Święta
Spędzać święta samotnie, to trudne chwile, ale na siłę się uśmiechać to jeszcze gorsze. Zrobilem przez te kilkadziesiąt już w sumie dni sporo dobrego. Z tego się cieszę i uczę się żyć sam. Mój Anioł ma tak smutne oczy, uśmiecha się nienaturalnie. Ona, wie, dobrze wie, że nie jest dobrze. Przeżywa to na swój sposób, na pewno tego nie rozumie, ale dusza czuje, serce słyszy. Kiedyś sobie to uświadomi. Wtedy oceni, dobrze miała jak ojca nie było, czy nie niedobrze. Oceni, czy ją skrzywdziłem, czy nie. Ja widzę, jak się ode mnie oddala, słyszę to w każdym jej słowie. Potwornie mi źle.

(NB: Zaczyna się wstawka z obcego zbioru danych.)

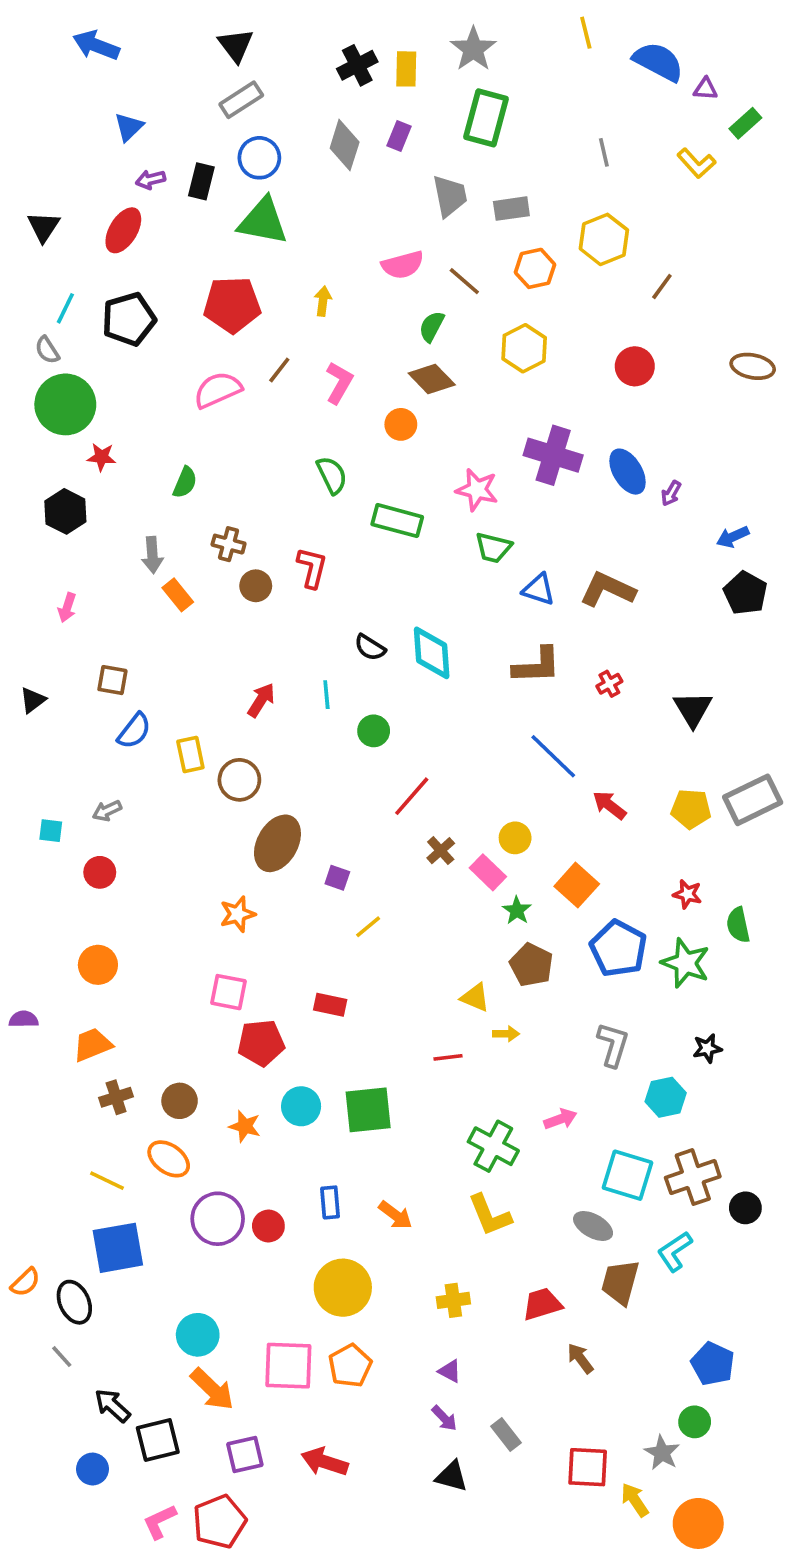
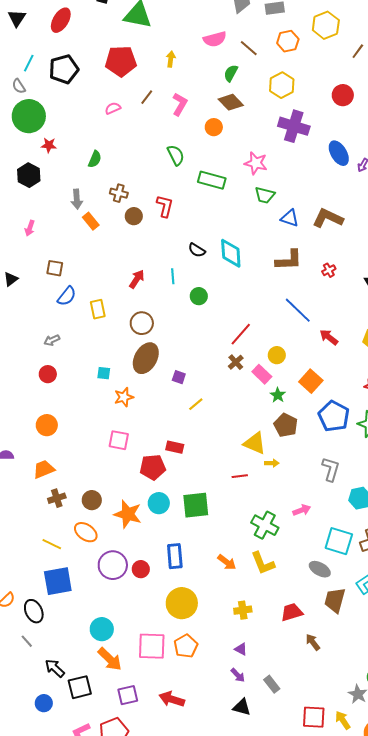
pink semicircle: (218, 390) -> (113, 108), size x0.6
purple cross: (553, 455) -> (294, 126), moved
brown circle: (239, 780) -> (142, 323), moved
red line: (412, 796) -> (241, 334), moved
cyan square: (51, 831) -> (104, 373), moved
yellow triangle: (475, 997) -> (255, 443), size x1.4
red pentagon: (261, 1043) -> (153, 467), moved
orange star: (245, 1126) -> (128, 514), size x1.6
blue rectangle: (330, 1202) -> (175, 556), size x1.4
orange arrow: (395, 1215) -> (227, 562), moved
red square: (588, 1467) -> (314, 717), moved

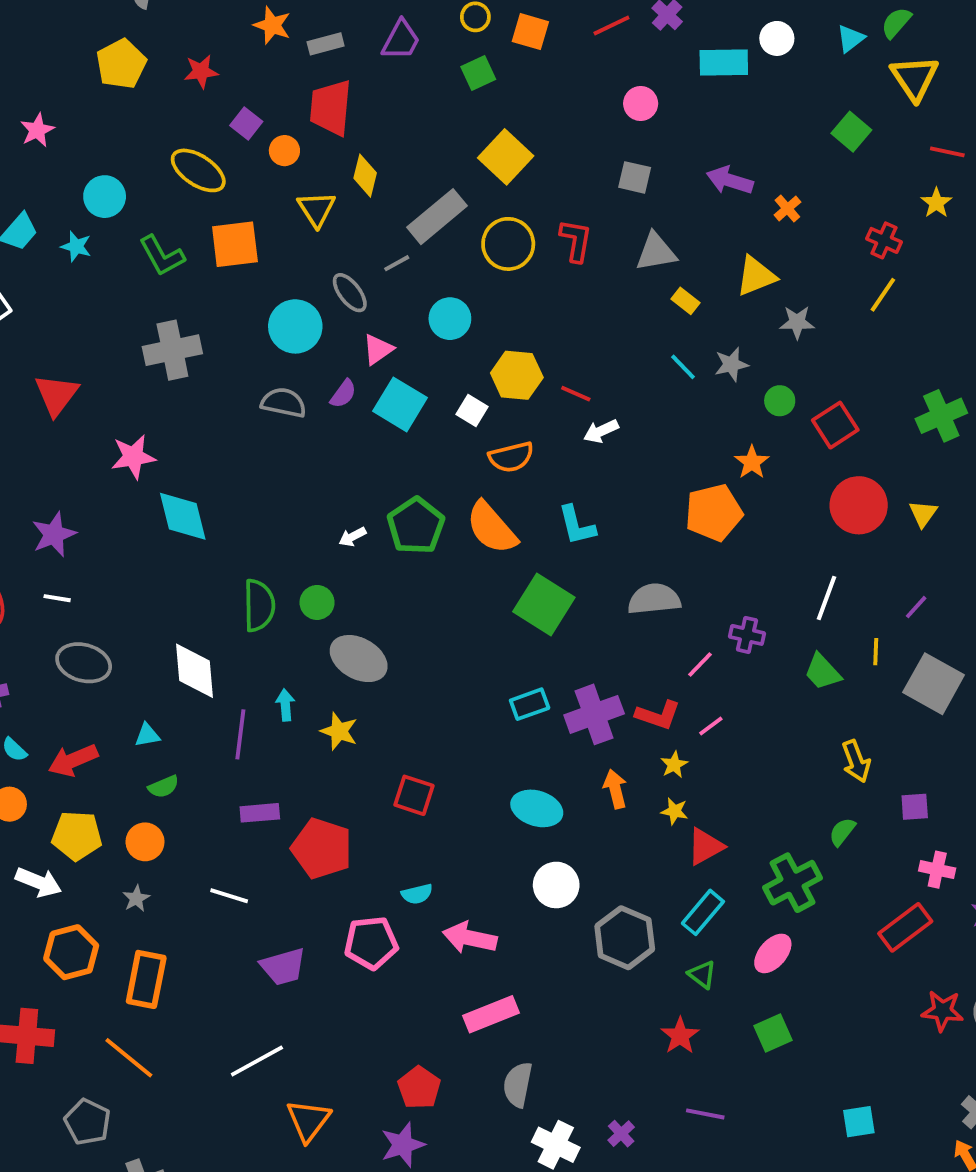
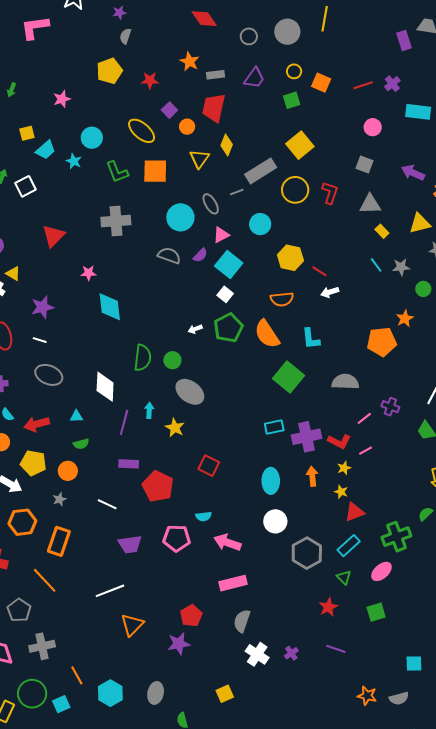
white square: (472, 411) -> (225, 294), moved
pink star: (133, 457) -> (88, 273), size x0.7
cyan ellipse: (537, 808) -> (271, 481), turned 65

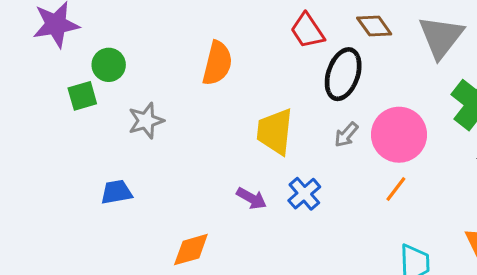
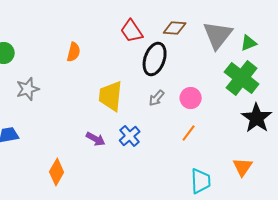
brown diamond: (374, 26) -> (175, 28), turned -50
orange semicircle: (217, 63) -> (74, 52), size x0.7
pink circle: (399, 135) -> (191, 98), size x0.6
orange diamond: (191, 250) -> (57, 172), turned -44

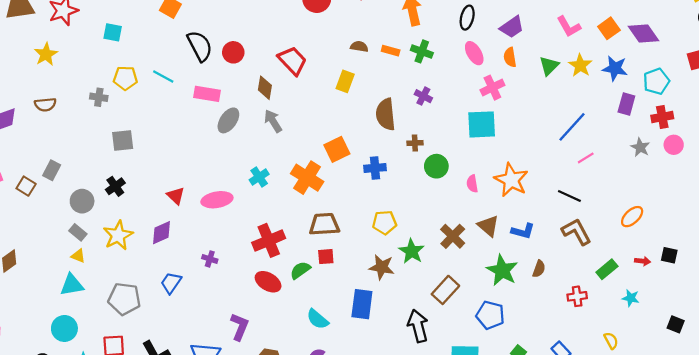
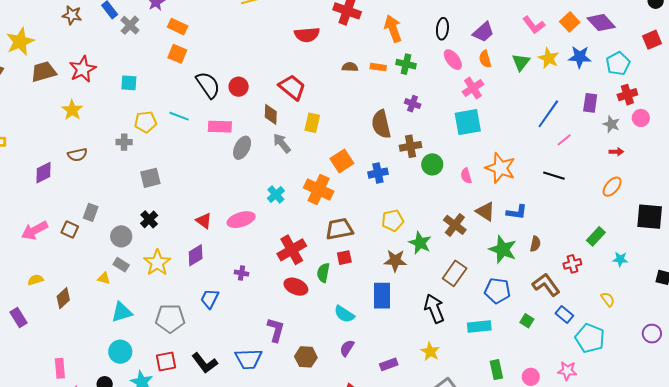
yellow rectangle: (345, 81) -> (312, 123), moved
purple rectangle: (626, 104) -> (590, 103), moved
brown cross: (415, 143) -> (410, 146), size x1.5
brown L-shape: (576, 232) -> (546, 285), moved
black square: (669, 255) -> (650, 217), size x1.8
yellow triangle: (78, 256) -> (104, 278), moved
red arrow: (643, 261) -> (616, 152), moved
green semicircle: (300, 270) -> (323, 273), turned -36

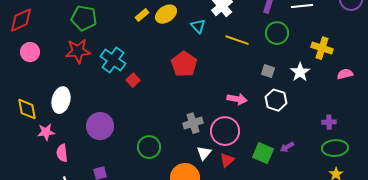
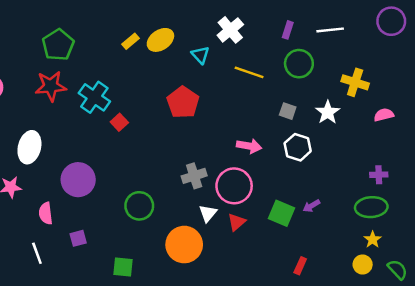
green pentagon: (84, 18) -> (58, 45), turned 30
purple cross: (329, 122) -> (379, 175), moved
pink semicircle: (62, 153) -> (46, 213), moved

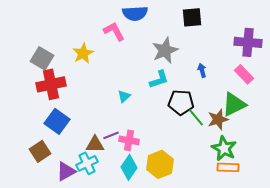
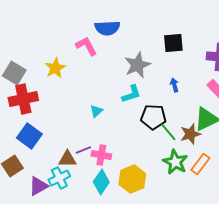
black square: (192, 17) -> (173, 43), moved
green star: (224, 148) -> (175, 162), moved
orange rectangle: (228, 167) -> (200, 164), moved, turned -55

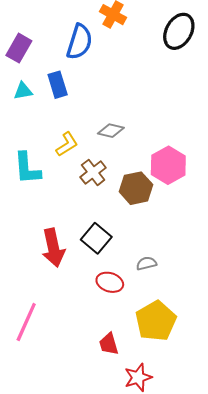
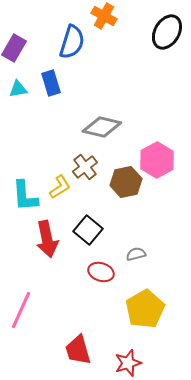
gray diamond: (111, 131) -> (102, 127), size x1.5
yellow L-shape: (67, 144) -> (60, 187), moved
cyan L-shape: (27, 168) -> (25, 196), moved
red trapezoid: (109, 344) -> (78, 350), moved, size x1.4

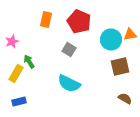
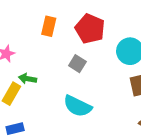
green arrow: (29, 62) -> (28, 79), turned -48

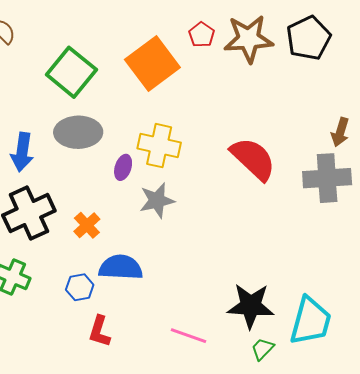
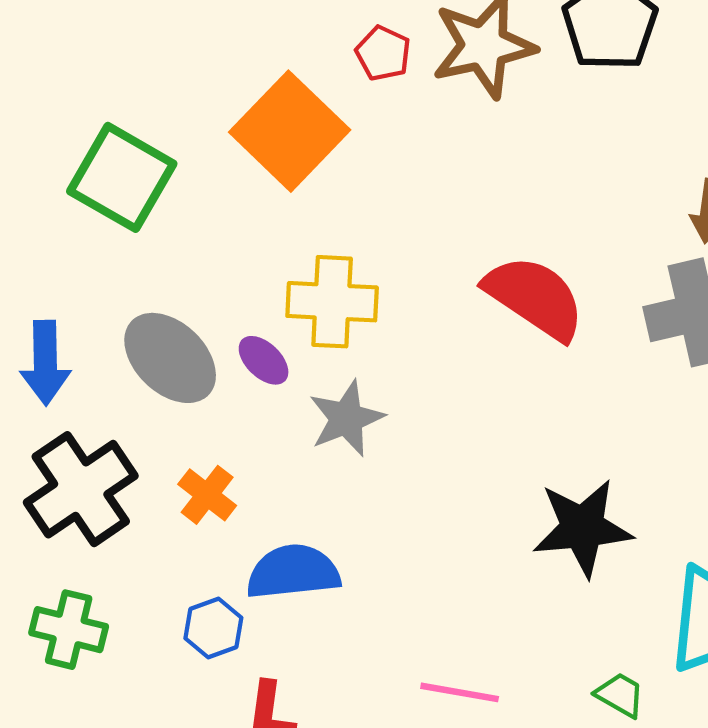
gray ellipse: (78, 132) -> (170, 358), moved, turned 54
purple ellipse: (123, 167) -> (264, 360), turned -55
black star: (251, 306) -> (583, 528), moved
green trapezoid: (262, 349) -> (620, 695), turned 85

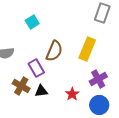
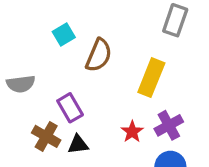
brown semicircle: (54, 51) -> (99, 55), moved
red star: (72, 94) -> (132, 132), moved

Poszedłbym kupić sobie gorzałę, ale co mi to da? Już to przerabiałem, zatapiając swoje troski, czasem prawdziwe, a czasem urojone. Jasne, najczęściej urojone, obwiniając wszystkich dookoła, robiąc im krzywdę, zadając cierpienie. To wszystko mechanizmy iluzji i zaprzeczeń, które doskonale znam. Dlatego nie pójdę się napić. Od wczoraj tak mi się chce napić i zapomnieć, że daję radę tylko dlatego, że wiem jak to się skończy i czym to się skończy. Wczoraj i przedwczoraj, cały dzień na telefonie, wypełniał czas, zabijał nudę, napełniał serce, karmił duszę. Dziękuje Nat, Ir, Ad, Ma. Jesteście, dziękuję, że jesteście. Czuję się kurewsko źle.